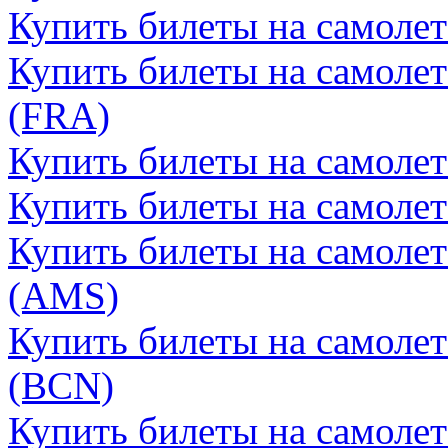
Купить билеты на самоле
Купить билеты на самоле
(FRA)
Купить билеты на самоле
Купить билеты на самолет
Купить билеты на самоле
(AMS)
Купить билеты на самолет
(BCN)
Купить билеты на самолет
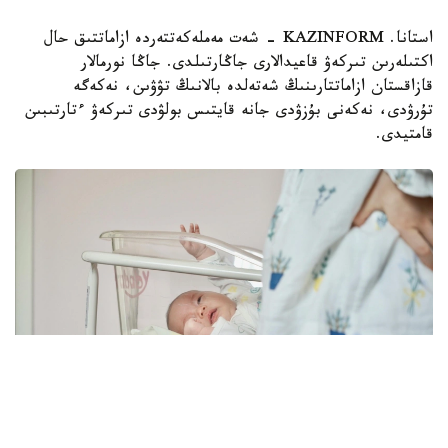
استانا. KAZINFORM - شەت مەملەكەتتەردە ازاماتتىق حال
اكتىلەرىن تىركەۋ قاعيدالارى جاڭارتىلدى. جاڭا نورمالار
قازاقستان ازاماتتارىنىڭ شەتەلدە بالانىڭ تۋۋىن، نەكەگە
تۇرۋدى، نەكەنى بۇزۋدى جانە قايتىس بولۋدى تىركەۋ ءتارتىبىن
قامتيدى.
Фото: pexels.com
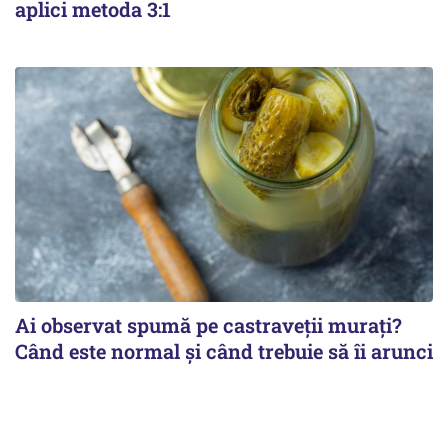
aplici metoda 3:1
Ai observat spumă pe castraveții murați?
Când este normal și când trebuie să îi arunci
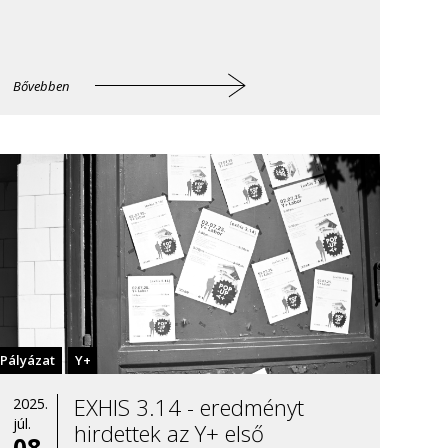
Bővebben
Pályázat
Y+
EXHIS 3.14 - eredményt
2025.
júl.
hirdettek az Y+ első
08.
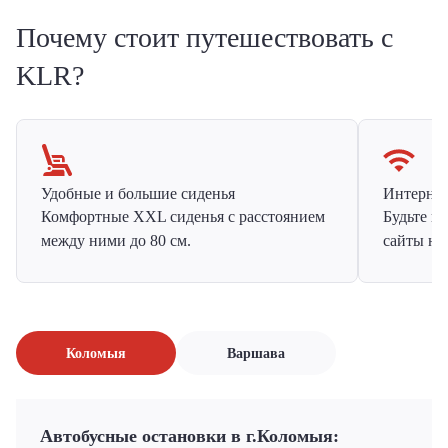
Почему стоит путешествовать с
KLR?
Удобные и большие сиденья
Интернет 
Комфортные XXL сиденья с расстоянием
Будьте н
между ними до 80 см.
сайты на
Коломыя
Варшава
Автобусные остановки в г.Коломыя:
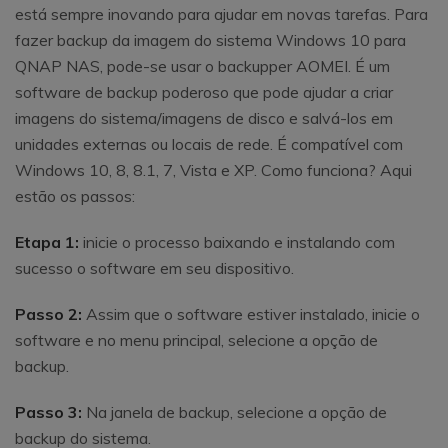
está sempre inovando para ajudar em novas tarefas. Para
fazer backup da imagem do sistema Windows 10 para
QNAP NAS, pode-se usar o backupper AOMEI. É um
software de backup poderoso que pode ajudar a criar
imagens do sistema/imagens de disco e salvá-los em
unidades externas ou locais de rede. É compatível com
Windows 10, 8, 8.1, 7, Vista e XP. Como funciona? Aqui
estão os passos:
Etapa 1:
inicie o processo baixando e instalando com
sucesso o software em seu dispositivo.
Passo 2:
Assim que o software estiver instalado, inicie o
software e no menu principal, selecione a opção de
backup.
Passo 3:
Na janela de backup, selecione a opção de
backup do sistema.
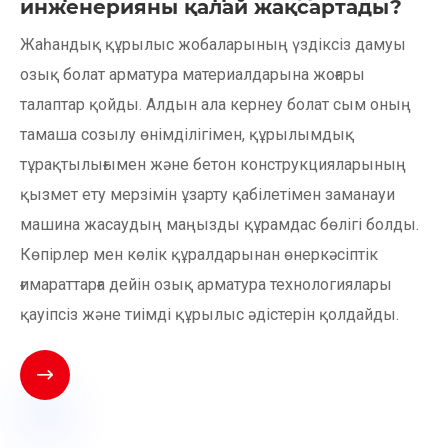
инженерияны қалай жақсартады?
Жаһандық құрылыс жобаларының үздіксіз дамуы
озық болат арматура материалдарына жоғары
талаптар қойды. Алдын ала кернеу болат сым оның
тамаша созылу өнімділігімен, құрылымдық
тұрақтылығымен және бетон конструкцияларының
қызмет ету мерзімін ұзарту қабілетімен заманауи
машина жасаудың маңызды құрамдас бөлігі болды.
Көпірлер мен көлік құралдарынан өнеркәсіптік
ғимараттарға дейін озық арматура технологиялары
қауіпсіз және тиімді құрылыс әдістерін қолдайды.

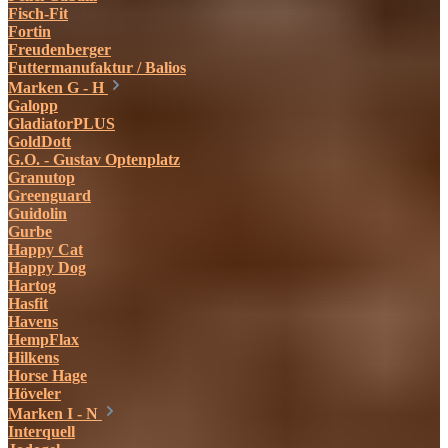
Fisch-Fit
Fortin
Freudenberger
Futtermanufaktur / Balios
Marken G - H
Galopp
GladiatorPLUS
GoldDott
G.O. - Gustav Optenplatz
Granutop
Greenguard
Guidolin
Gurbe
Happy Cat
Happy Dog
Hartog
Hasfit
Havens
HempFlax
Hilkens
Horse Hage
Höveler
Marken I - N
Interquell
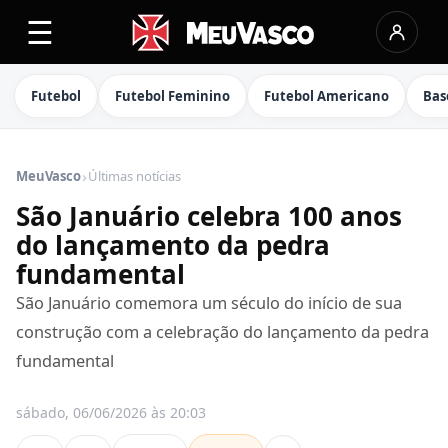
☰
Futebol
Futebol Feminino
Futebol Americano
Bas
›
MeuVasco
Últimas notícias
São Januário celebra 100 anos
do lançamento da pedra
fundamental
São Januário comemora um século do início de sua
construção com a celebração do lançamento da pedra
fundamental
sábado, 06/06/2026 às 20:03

:: WHAT YOU SHOULD DO ::
Across the whole listing, reproduce each line verbatim and exclude every picture.

:: TASK SOLUTION ::
Купить билеты на самоле
Купить билеты на самоле
(FRA)
Купить билеты на самоле
Купить билеты на самолет
Купить билеты на самоле
(AMS)
Купить билеты на самолет
(BCN)
Купить билеты на самолет
استانا. KAZINFORM - شەت مەملەكەتتەردە ازاماتتىق حال
اكتىلەرىن تىركەۋ قاعيدالارى جاڭارتىلدى. جاڭا نورمالار
قازاقستان ازاماتتارىنىڭ شەتەلدە بالانىڭ تۋۋىن، نەكەگە
تۇرۋدى، نەكەنى بۇزۋدى جانە قايتىس بولۋدى تىركەۋ ءتارتىبىن
قامتيدى.
Фото: pexels.com
aplici metoda 3:1
Ai observat spumă pe castraveții murați?
Când este normal și când trebuie să îi arunci
Bővebben
Pályázat
Y+
EXHIS 3.14 - eredményt
2025.
júl.
hirdettek az Y+ első
08.
Почему стоит путешествовать с
KLR?
Удобные и большие сиденья
Интернет 
Комфортные XXL сиденья с расстоянием
Будьте н
между ними до 80 см.
сайты на
Коломыя
Варшава
Автобусные остановки в г.Коломыя:
está sempre inovando para ajudar em novas tarefas. Para
fazer backup da imagem do sistema Windows 10 para
QNAP NAS, pode-se usar o backupper AOMEI. É um
software de backup poderoso que pode ajudar a criar
imagens do sistema/imagens de disco e salvá-los em
unidades externas ou locais de rede. É compatível com
Windows 10, 8, 8.1, 7, Vista e XP. Como funciona? Aqui
estão os passos:
Etapa 1:
inicie o processo baixando e instalando com
sucesso o software em seu dispositivo.
Passo 2:
Assim que o software estiver instalado, inicie o
software e no menu principal, selecione a opção de
backup.
Passo 3:
Na janela de backup, selecione a opção de
backup do sistema.
инженерияны қалай жақсартады?
Жаһандық құрылыс жобаларының үздіксіз дамуы
озық болат арматура материалдарына жоғары
талаптар қойды. Алдын ала кернеу болат сым оның
тамаша созылу өнімділігімен, құрылымдық
тұрақтылығымен және бетон конструкцияларының
қызмет ету мерзімін ұзарту қабілетімен заманауи
машина жасаудың маңызды құрамдас бөлігі болды.
Көпірлер мен көлік құралдарынан өнеркәсіптік
ғимараттарға дейін озық арматура технологиялары
қауіпсіз және тиімді құрылыс әдістерін қолдайды.

Fisch-Fit
Fortin
Freudenberger
Futtermanufaktur / Balios
Marken G - H
Galopp
GladiatorPLUS
GoldDott
G.O. - Gustav Optenplatz
Granutop
Greenguard
Guidolin
Gurbe
Happy Cat
Happy Dog
Hartog
Hasfit
Havens
HempFlax
Hilkens
Horse Hage
Höveler
Marken I - N
Interquell
☰
Futebol
Futebol Feminino
Futebol Americano
Bas
›
MeuVasco
Últimas notícias
São Januário celebra 100 anos
do lançamento da pedra
fundamental
São Januário comemora um século do início de sua
construção com a celebração do lançamento da pedra
fundamental
sábado, 06/06/2026 às 20:03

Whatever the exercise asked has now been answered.